Parashot Tazria & Metzora – Erev Shabbat 24 April 2020
Week of 19-25 April 2020
Torah portion: Leviticus 12:1-15:33 Haftarah: Isaiah 66:1-24
Theme: A Pathway to the Transcendent
A key to the meaning of these Parashot emerges at the end: “put the Israelites on guard against their uncleanness, lest they die through their uncleanness by defiling My Tabernacle which is among them” (15:31). The motivation inspiring the text is positive, protective, and life-oriented, yet the text is haunted by the ravages of defilement, which threaten both the life of this chosen people and the liturgy in its sacred space (Tent of Meeting / Temple). As Plaut clarifies (825, 829, 849), the concern here is not just ritual defilement, which excluded “unclean” persons from the sacred precincts and isolated them from human relations, no, this is “a nega, a smiting, the manifestation of extreme divine displeasure,” revealing the urgency of change.
These texts take us to the fragile edge of life, which becomes the realm of the encounter with divine power, as in the awesome experience of the tazria, a woman who gives birth, or in the painful plight of the metzora, who is afflicted with tzara’at, a scaly skin disease, often identified as the dreaded plague, leprosy. Both situations leave these persons in a state of tuma (ritual impurity) and all that they touch becomes defiled. This conception of defilement takes shape in an understanding that body fluids such as menstrual blood and human semen, as well as intercourse, were vehicles of the mysterious power of life. That power evoked fear, which construed these elements as sources of defilement. However, defilement was not restricted to sexual relations or to contact with someone whose skin was infected; tzara’at was known to infect clothing and houses as well, rendering even them “unclean” and a source of contamination for all who used them. What is the way out of this dilemma?
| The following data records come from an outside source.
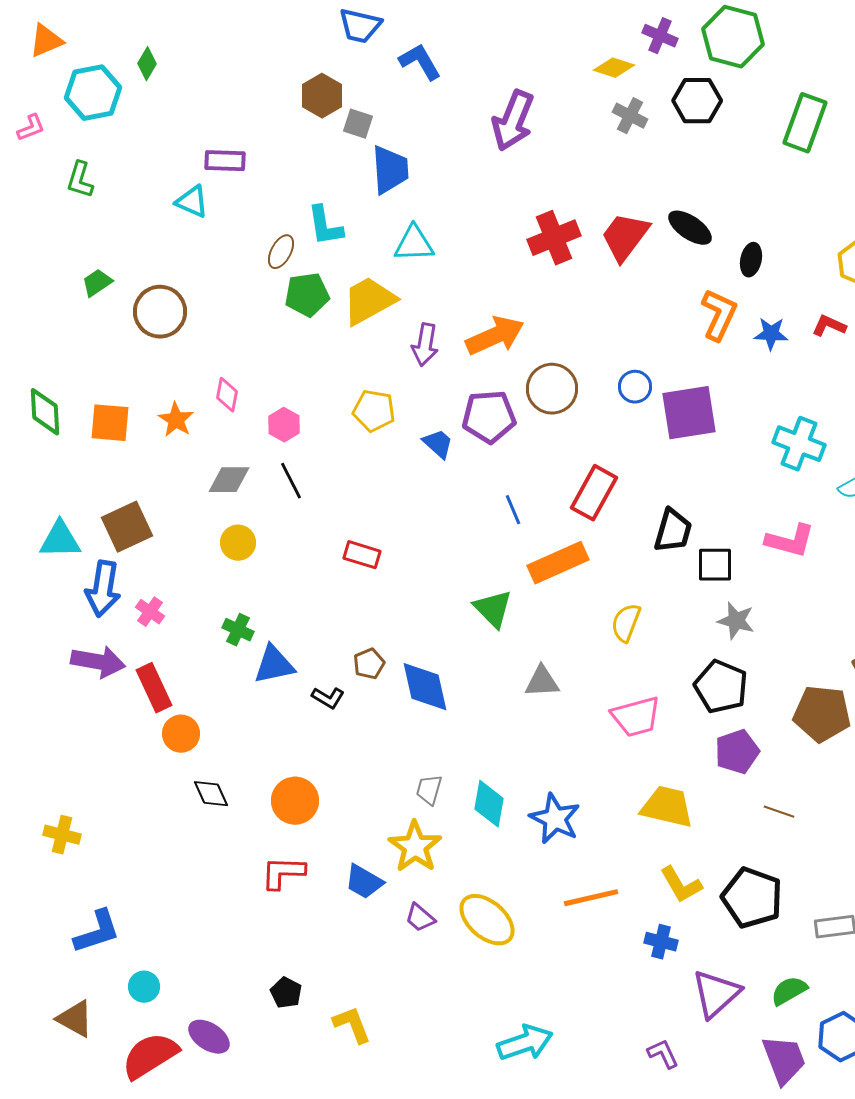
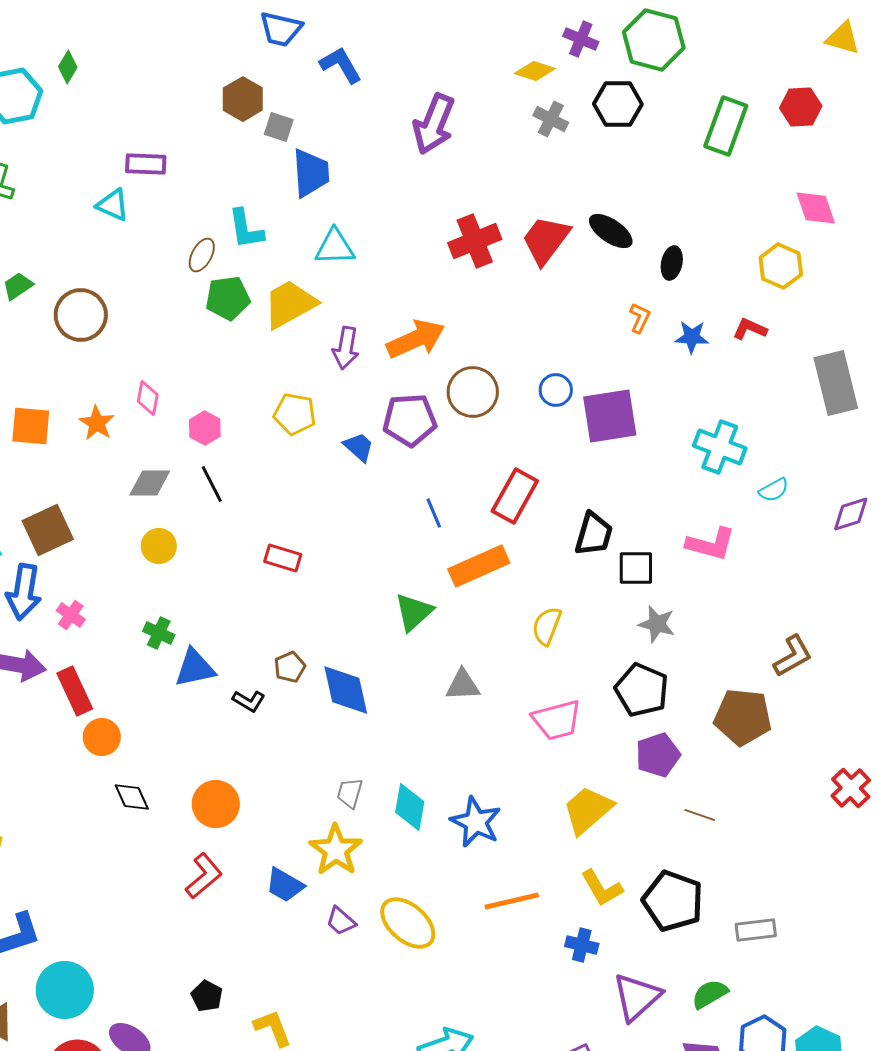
orange L-shape: (719, 315) -> (640, 318), size x0.6
green triangle: (493, 609) -> (414, 612), turned 33
yellow trapezoid: (667, 807) -> (588, 810), turned -54
red L-shape: (283, 873) -> (204, 876), turned 138
cyan circle: (144, 987) -> (65, 990), size x1.8

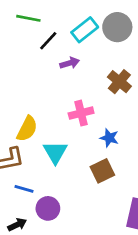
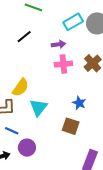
black line: (48, 41) -> (24, 37), moved
pink cross: (81, 113) -> (63, 64), moved
brown square: (102, 171) -> (71, 126), turned 36

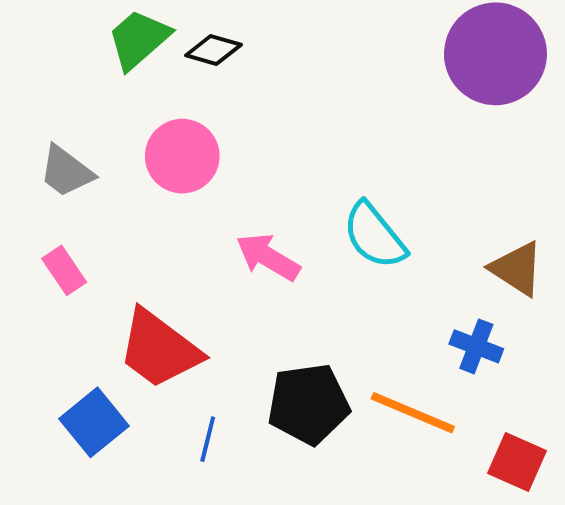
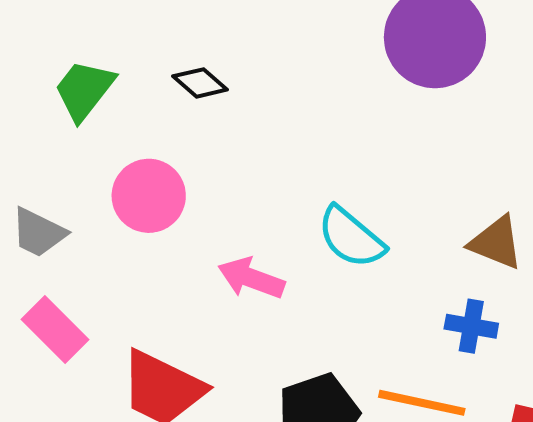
black diamond: (213, 50) -> (200, 83), moved, turned 36
pink rectangle: (64, 270) -> (55, 329), size x1.4

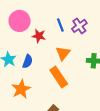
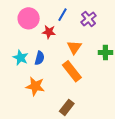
blue line: (60, 25) -> (62, 15), moved, turned 56
orange star: (21, 89) -> (35, 86), turned -30

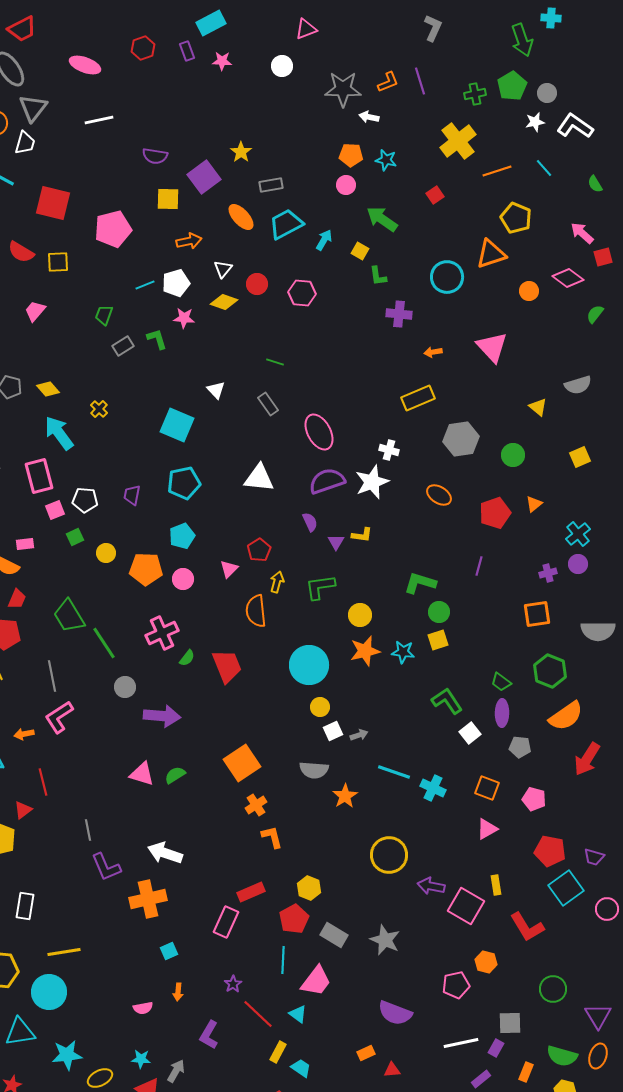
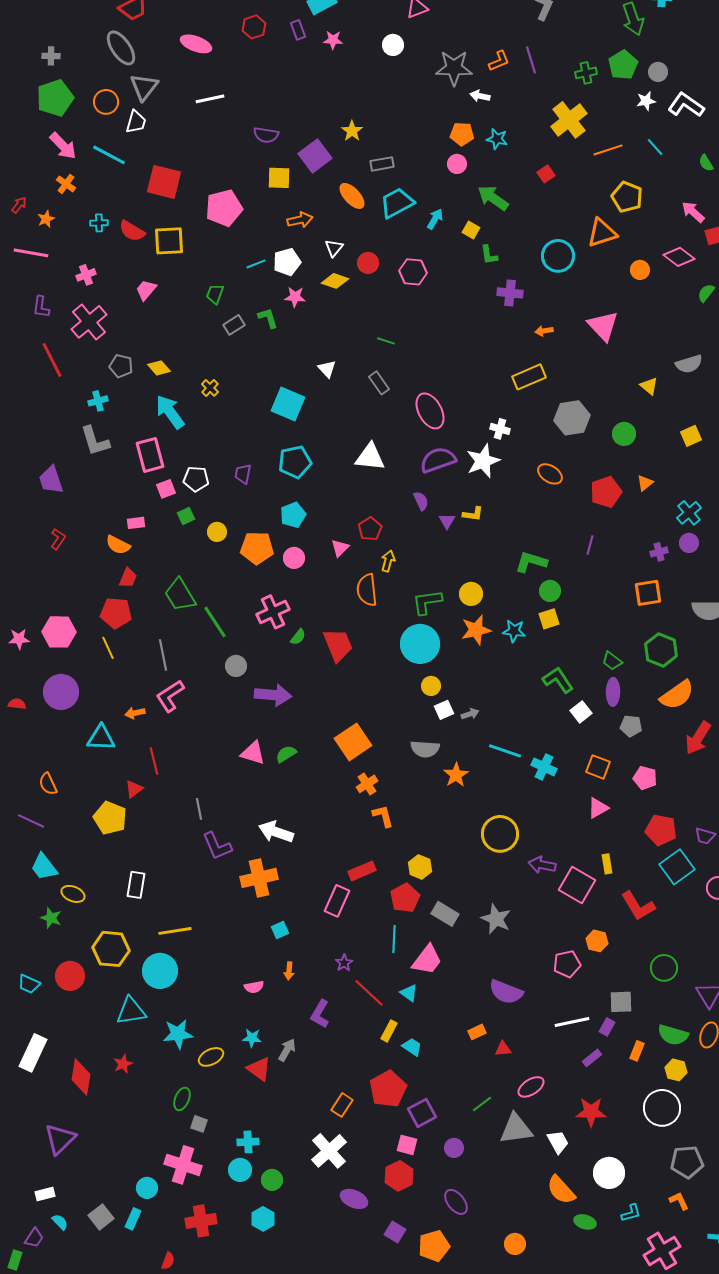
yellow square: (58, 262) -> (169, 241), size x1.4
green L-shape: (320, 587) -> (427, 602), moved

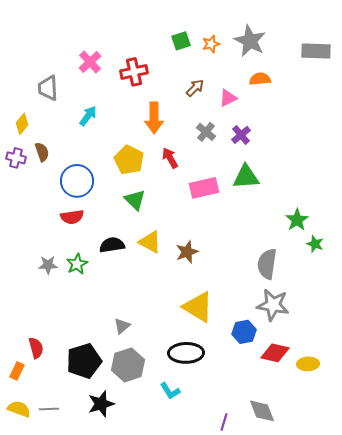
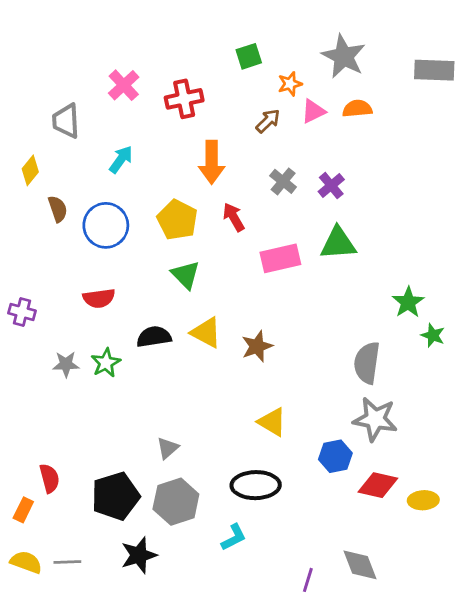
orange star: (211, 44) -> (290, 84), moved
pink triangle: (228, 98) -> (313, 111), moved
purple cross: (16, 158) -> (22, 312), moved
blue circle: (77, 181) -> (106, 225), moved
yellow triangle: (198, 307) -> (272, 422), size x0.7
cyan L-shape: (170, 391) -> (234, 537), turned -85

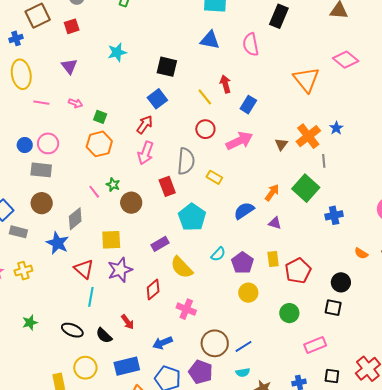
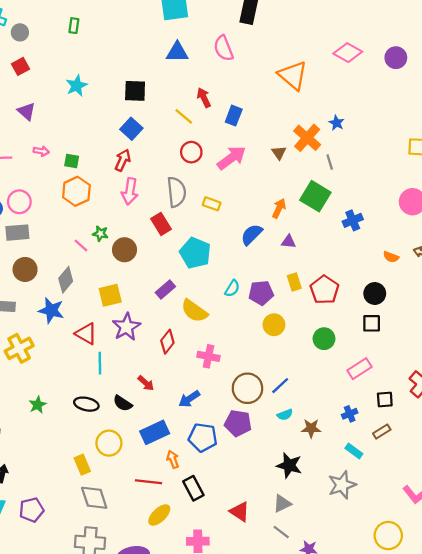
pink diamond: (346, 60) -> (348, 53), moved
purple pentagon: (242, 263) -> (261, 293), turned -30
yellow cross: (23, 271) -> (19, 348), size x1.4

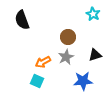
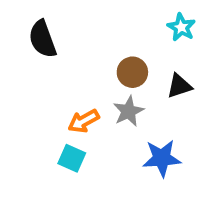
black triangle: (95, 55) -> (179, 86), moved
These Parashot offer a compassionate response. Repeatedly, we are told the remedy: purification by washing, temporary abstinence from human contact, and expiation through sacrifices at the place of worship. Hygienic practices, as in the purifications, reduced the risk of infection and the fear engendered by taboos; the corresponding sacrifices restored the person’s participation in the worshipping community. Plaut notes (825) that those cultic practices lapsed with the destruction of the Second Temple. Yet, the memory of them remains in our scriptures. What wisdom do they still hold for us? Rabbi Baruch Frydman-Kol (CJN) in commenting on metzora,remarks that “The Torah seeks to use the body as a pathway to the transcendent.” This insight reflects the principle that gave shape to the Christian sacraments and to sacramentals like the sprinkling of “holy water,” or the blessing of various objects or buildings such as churches or schools, designated for the gatherings and growth of the Christian community.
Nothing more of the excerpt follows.